In an article published in ‘Nature’ in August 2018 a group of scientists at the Max Planck Institute for Evolutionary Anthropology in Leipzig present the results of DNA analysis from a small bone excavated at the Denisova Cave in SW Siberia.
The research by a team headed by Dr. Viviane Slon, shows that the bone, from a young female given the name ‘Denny’, had DNA from both a Denisovan father and a Neanderthal mother. The father came from a population living locally to the Denisova caves while the mother seems to have come from a group living thousands of kilometres to the west in what is now present day Croatia.

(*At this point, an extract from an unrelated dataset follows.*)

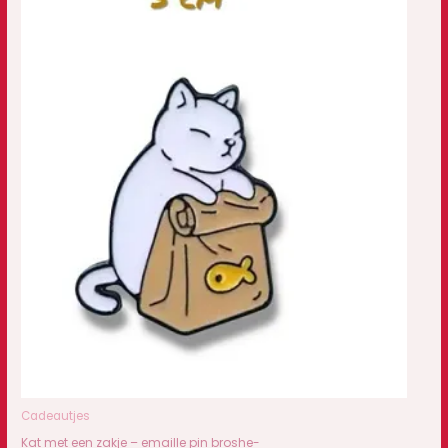
Cadeautjes
Kat met een zakje – emaille pin broshe-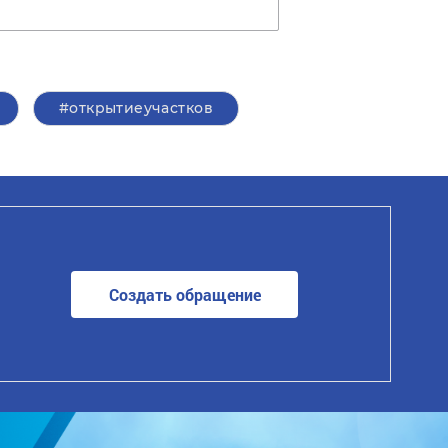
#открытиеучастков
Создать обращение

Neanderthals and Denisovans are extinct groups of archaic humans that separated from each other more than 390,000 years ago. Despite interbreeding, Neanderthals and Denisovans never merged into a single genetic population. For hundreds of thousands of years, they remained distinct in spite of some interbreeding. They lived in small groups separated by vast distances, so maybe there was not much opportunity to mate. Alternatively, the offspring of such interbreeding may have suffered from some genetic disorder so that they did not flourish.
Earlier research has shown that interbreeding took place between Neanderthals and humans. In fact most of us have a small percentage of Neanderthal DNA in our genes. What is remarkable is that this is only the fifth Denisovan individual to be sequenced, suggesting that ‘hybrids’ between all three groups
were much more common than previously thought.
Interbreeding may have become more widespread with the arrival of our human ancestors on the scene after their migration from Africa some 70,000 years ago.
We have numerous skeletal remains including the skull of the Neanderthals and have a fair idea what they looked like. Up to now, however, only small bone fragments of the Denisovans have come to light and their appearance remains a mystery.